• _Source material_:
• • • •

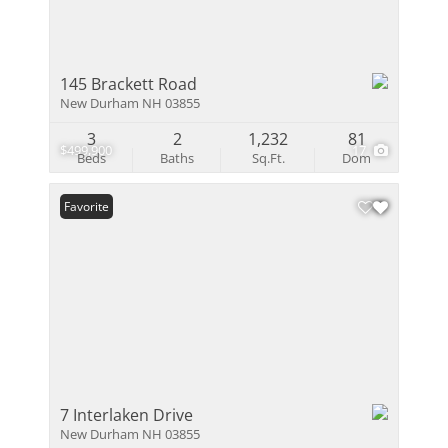
145 Brackett Road
New Durham NH 03855
3
2
1,232
81
$499,900
17
Beds
Baths
Sq.Ft.
Dom
Favorite
7 Interlaken Drive
New Durham NH 03855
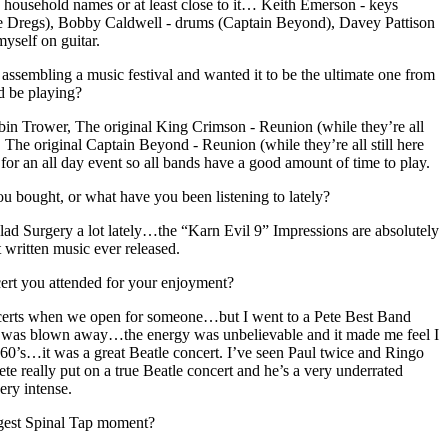
h household names or at least close to it… Keith Emerson - keys
 Dregs), Bobby Caldwell - drums (Captain Beyond), Davey Pattison
yself on guitar.
assembling a music festival and wanted it to be the ultimate one from
d be playing?
n Trower, The original King Crimson - Reunion (while they’re all
, The original Captain Beyond - Reunion (while they’re all still here
 for an all day event so all bands have a good amount of time to play.
 bought, or what have you been listening to lately?
alad Surgery a lot lately…the “Karn Evil 9” Impressions are absolutely
 written music ever released.
cert you attended for your enjoyment?
ncerts when we open for someone…but I went to a Pete Best Band
nd was blown away…the energy was unbelievable and it made me feel I
 60’s…it was a great Beatle concert. I’ve seen Paul twice and Ringo
ete really put on a true Beatle concert and he’s a very underrated
ery intense.
gest Spinal Tap moment?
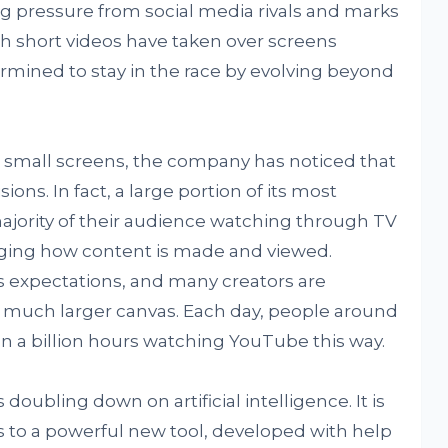
ng pressure from social media rivals and marks
gh short videos have taken over screens
ined to stay in the race by evolving beyond
 small screens, the company has noticed that
ons. In fact, a large portion of its most
jority of their audience watching through TV
anging how content is made and viewed.
s expectations, and many creators are
 a much larger canvas. Each day, people around
 a billion hours watching YouTube this way.
oubling down on artificial intelligence. It is
s to a powerful new tool, developed with help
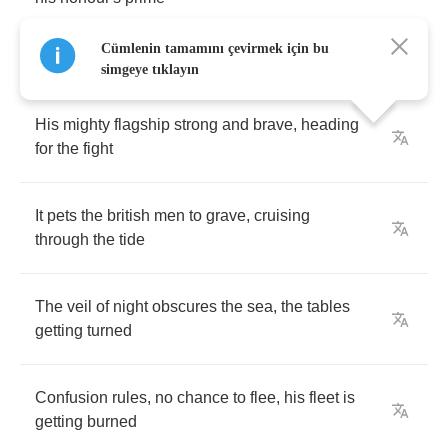
Cümlenin tamamını çevirmek için bu
simgeye tıklayın
His
mighty
flagship
strong
and
brave
,
heading
for
the
fight
It
pets
the
british
men
to
grave
,
cruising
through
the
tide
The
veil
of
night
obscures
the
sea
,
the
tables
getting
turned
Confusion
rules
,
no
chance
to
flee
,
his
fleet
is
getting
burned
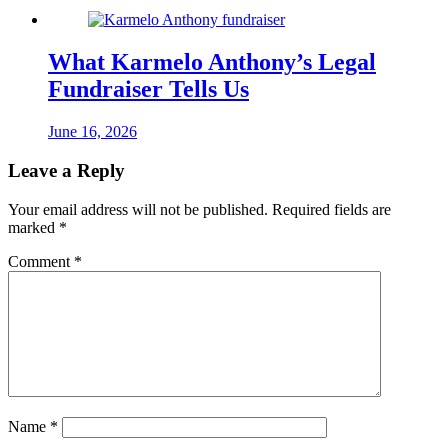
What Karmelo Anthony’s Legal
Fundraiser Tells Us
June 16, 2026
Leave a Reply
Your email address will not be published.
Required fields are
marked
*
Comment
*
Name
*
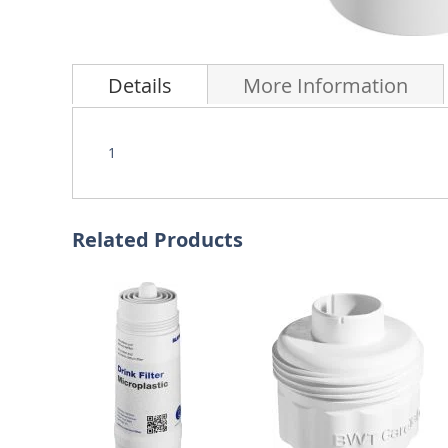
Skip
to
Details
More Information
the
beginning
of
the
1
images
gallery
Related Products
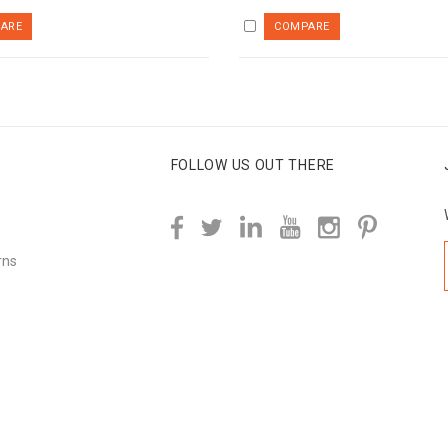
FOLLOW US OUT THERE
rns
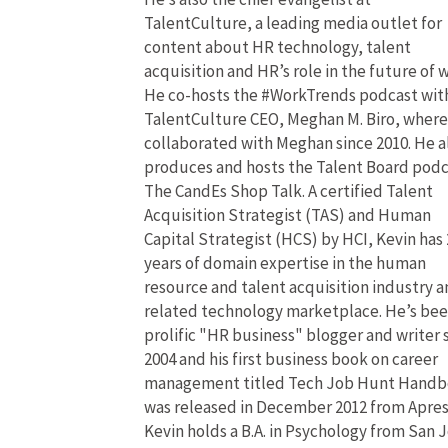
TalentCulture, a leading media outlet for
content about HR technology, talent
acquisition and HR’s role in the future of 
He co-hosts the #WorkTrends podcast wit
TalentCulture CEO, Meghan M. Biro, where
collaborated with Meghan since 2010. He a
produces and hosts the Talent Board pod
The CandEs Shop Talk. A certified Talent
Acquisition Strategist (TAS) and Human
Capital Strategist (HCS) by HCI, Kevin has 
years of domain expertise in the human
resource and talent acquisition industry 
related technology marketplace. He’s bee
prolific "HR business" blogger and writer 
2004 and his first business book on career
management titled Tech Job Hunt Hand
was released in December 2012 from Apres
Kevin holds a B.A. in Psychology from San 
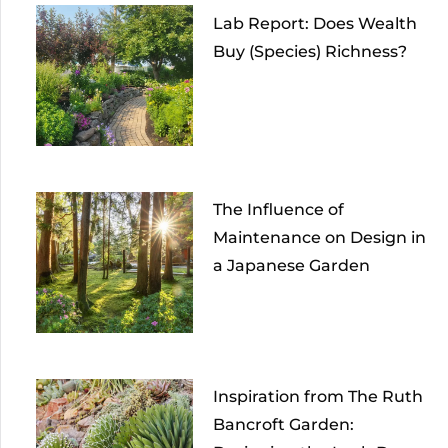
Lab Report: Does Wealth
Buy (Species) Richness?
The Influence of
Maintenance on Design in
a Japanese Garden
Inspiration from The Ruth
Bancroft Garden:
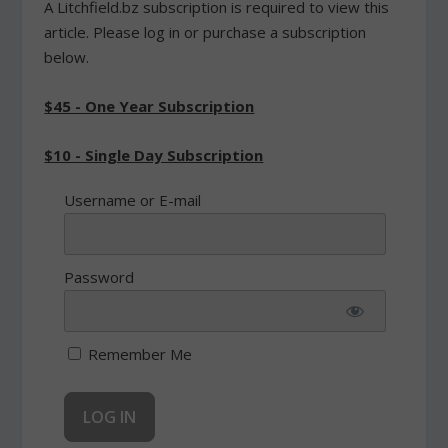
A Litchfield.bz subscription is required to view this
article. Please log in or purchase a subscription
below.
$45 - One Year Subscription
$10 - Single Day Subscription
Username or E-mail
Password
Remember Me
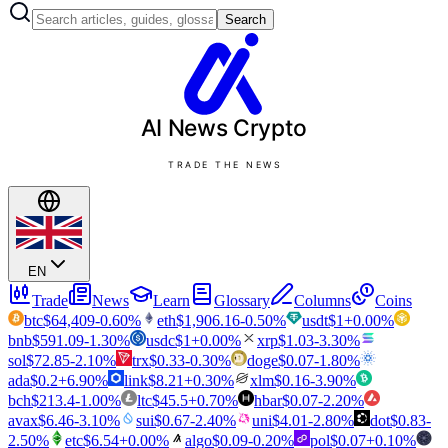
Search
AI News
Crypto
TRADE THE NEWS
EN
Trade
News
Learn
Glossary
Columns
Coins
btc
$
64,409
-0.60
%
eth
$
1,906.16
-0.50
%
usdt
$
1
+
0.00
%
bnb
$
591.09
-1.30
%
usdc
$
1
+
0.00
%
xrp
$
1.03
-3.30
%
sol
$
72.85
-2.10
%
trx
$
0.33
-0.30
%
doge
$
0.07
-1.80
%
ada
$
0.2
+
6.90
%
link
$
8.21
+
0.30
%
xlm
$
0.16
-3.90
%
bch
$
213.4
-1.00
%
ltc
$
45.5
+
0.70
%
hbar
$
0.07
-2.20
%
avax
$
6.46
-3.10
%
sui
$
0.67
-2.40
%
uni
$
4.01
-2.80
%
dot
$
0.83
-
2.50
%
etc
$
6.54
+
0.00
%
algo
$
0.09
-0.20
%
pol
$
0.07
+
0.10
%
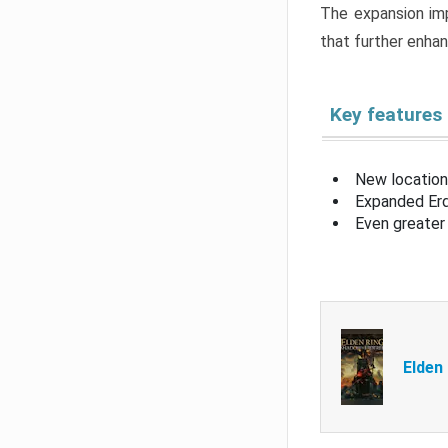
The expansion imp
that further enha
Key features
New location
Expanded Erd
Even greater 
Elden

• • • •

• _Description of the task_: Return, from the entries, each line that holds "released".

• _Answer box_:
 written music ever released.
was released in December 2012 from Apres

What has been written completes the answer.